David Keirsey then used their work as a foundation for his own, which as well as his own developments involved several successful books about a tendency he termed the Pygmalion project, that is to want people to have our personality. Keirsey disagreed with Myers' idea of introversion vs. extraversion. Keirsey then took Keirsey felt that iNtuitives were too likely to be ascribed as being introverts. He also felt that there were four major classes, based on the Myers-Briggs type letters, that were the dominant portion of a person's personality: The Guardian with an emphasis on Sensing and Judgement (SJ), the Artisan with an emphasis on Sensing and Perception (SP), the Idealist with an emphasis on iNtuition and Feeling (NF), and the Rational with an emphasis on iNtuition and Thinking (NT). It is obvious from this that Keirsey considered the Sensing vs. iNtuition dynamic of the Myers-Briggs Type to be the core division.

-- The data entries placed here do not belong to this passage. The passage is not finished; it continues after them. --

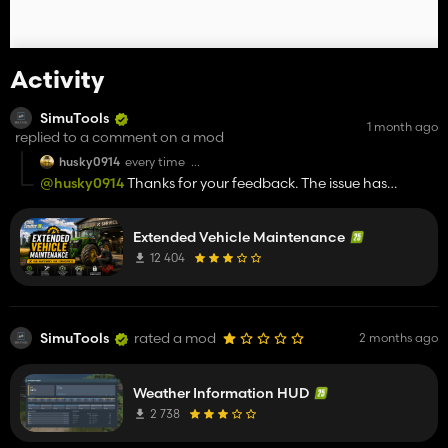
Activity
SimuTools
1 month ago
replied to a comment on a mod
husky0914
every time
I Repairing vehicles always incurs charges two or even
@husky0914
Thanks for your feedback. The issue has
three times. There's a fixed number of deductions; the
already been reported, and a test version is already
test environment only has one module, with no
conflicts.
available on Discord.
Extended Vehicle Maintenance
12 404
SimuTools
rated a mod
2 months ago
Weather Information HUD
2 738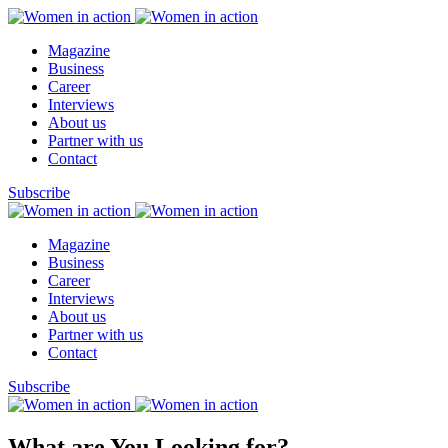
Magazine
Business
Career
Interviews
About us
Partner with us
Contact
Subscribe
Magazine
Business
Career
Interviews
About us
Partner with us
Contact
Subscribe
What are You Looking for?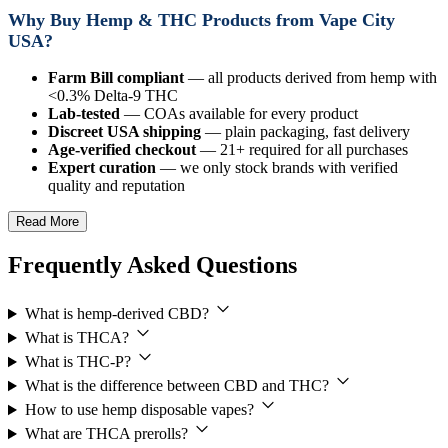
Why Buy Hemp & THC Products from Vape City
USA?
Farm Bill compliant
— all products derived from hemp with
<0.3% Delta-9 THC
Lab-tested
— COAs available for every product
Discreet USA shipping
— plain packaging, fast delivery
Age-verified checkout
— 21+ required for all purchases
Expert curation
— we only stock brands with verified
quality and reputation
Read More
Frequently Asked Questions
What is hemp-derived CBD?
What is THCA?
What is THC-P?
What is the difference between CBD and THC?
How to use hemp disposable vapes?
What are THCA prerolls?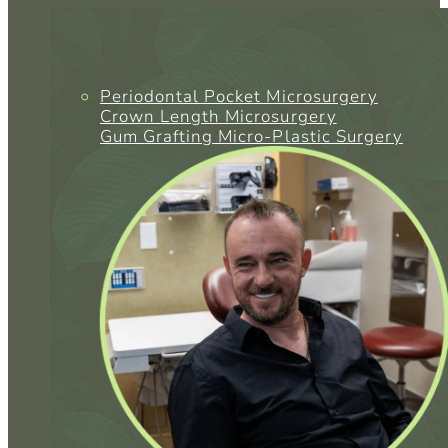
Periodontal Pocket Microsurgery
Crown Length Microsurgery
Gum Grafting Micro-Plastic Surgery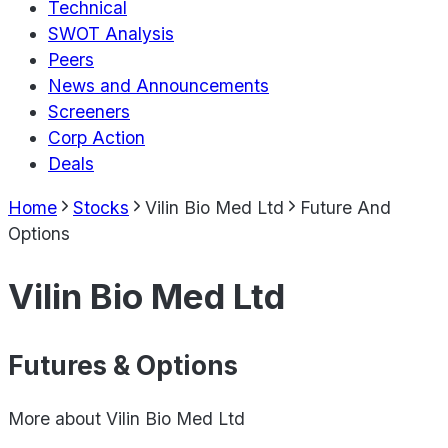
Technical
SWOT Analysis
Peers
News and Announcements
Screeners
Corp Action
Deals
Home
Stocks
Vilin Bio Med Ltd
Future And
Options
Vilin Bio Med Ltd
Futures & Options
More about
Vilin Bio Med Ltd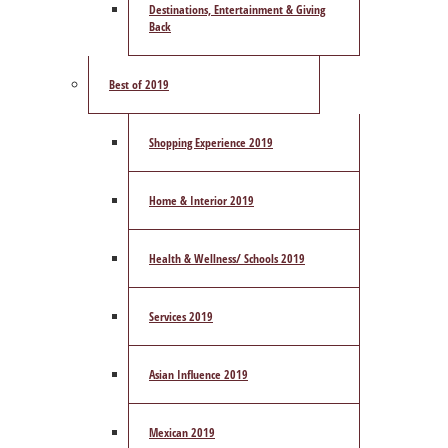
Destinations, Entertainment & Giving
Back
Best of 2019
Shopping Experience 2019
Home & Interior 2019
Health & Wellness/ Schools 2019
Services 2019
Asian Influence 2019
Mexican 2019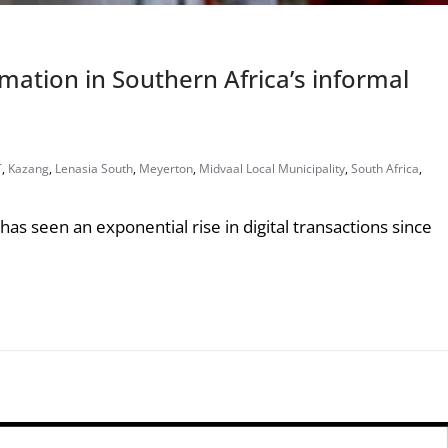
rmation in Southern Africa’s informal
T
,
Kazang
,
Lenasia South
,
Meyerton
,
Midvaal Local Municipality
,
South Africa
,
as seen an exponential rise in digital transactions since
,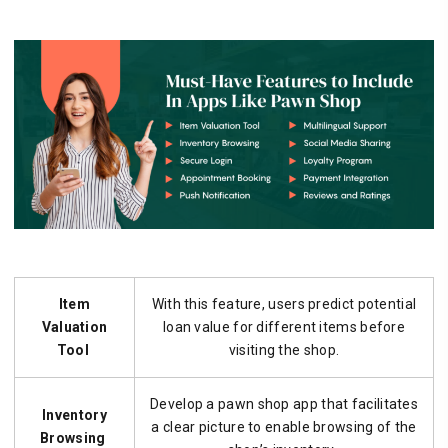
Item
With this feature, users predict potential
Valuation
loan value for different items before
Tool
visiting the shop.
Develop a pawn shop app that facilitates
Inventory
a clear picture to enable browsing of the
Browsing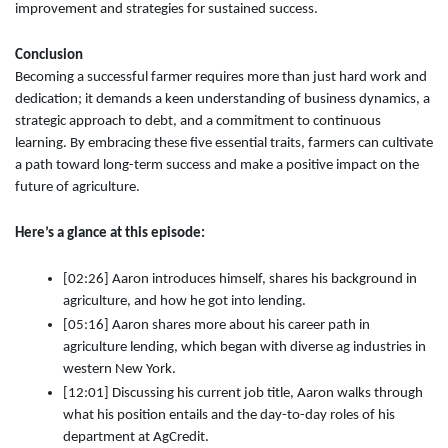
improvement and strategies for sustained success.
Conclusion
Becoming a successful farmer requires more than just hard work and
dedication; it demands a keen understanding of business dynamics, a
strategic approach to debt, and a commitment to continuous
learning. By embracing these five essential traits, farmers can cultivate
a path toward long-term success and make a positive impact on the
future of agriculture.
Here’s a glance at this episode:
[02:26] Aaron introduces himself, shares his background in
agriculture, and how he got into lending.
[05:16] Aaron shares more about his career path in
agriculture lending, which began with diverse ag industries in
western New York.
[12:01] Discussing his current job title, Aaron walks through
what his position entails and the day-to-day roles of his
department at AgCredit.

Then a researcher at Berkeley proposed produced the Big Five theory, which is the current focus of much personality science. Instead of classifying people as one thing or the other (a bimodal distribution), they assumed a normal distribution where relative values are important. They decided that five statistics covered the range, rather than four, largely adding an emotional stability dimension to the Myers-Briggs types (there are many, many different names for these statistics; the one I recall was OCEAN, for Openness Conscientousness Extraversion Agreeableness Neuroticism). This attempts to indicate that relative levels make as much of a difference as whether or not someone's on one side of an arbitrary mark. Proponents of this test like to poke at the Myers-Briggs work as being similar to astrology.
One exception to the statement I introduced at the beginning was the Maykorner style of test. In a Maykorner test, one is often asked for favorite colors, actions in a given unusual situation/dream, and other random bits which are them claimed to correlate with given traits. Alternatively, you might have to draw a picture. I cannot speak for the science behind these tests because I have not read much about it anywhere.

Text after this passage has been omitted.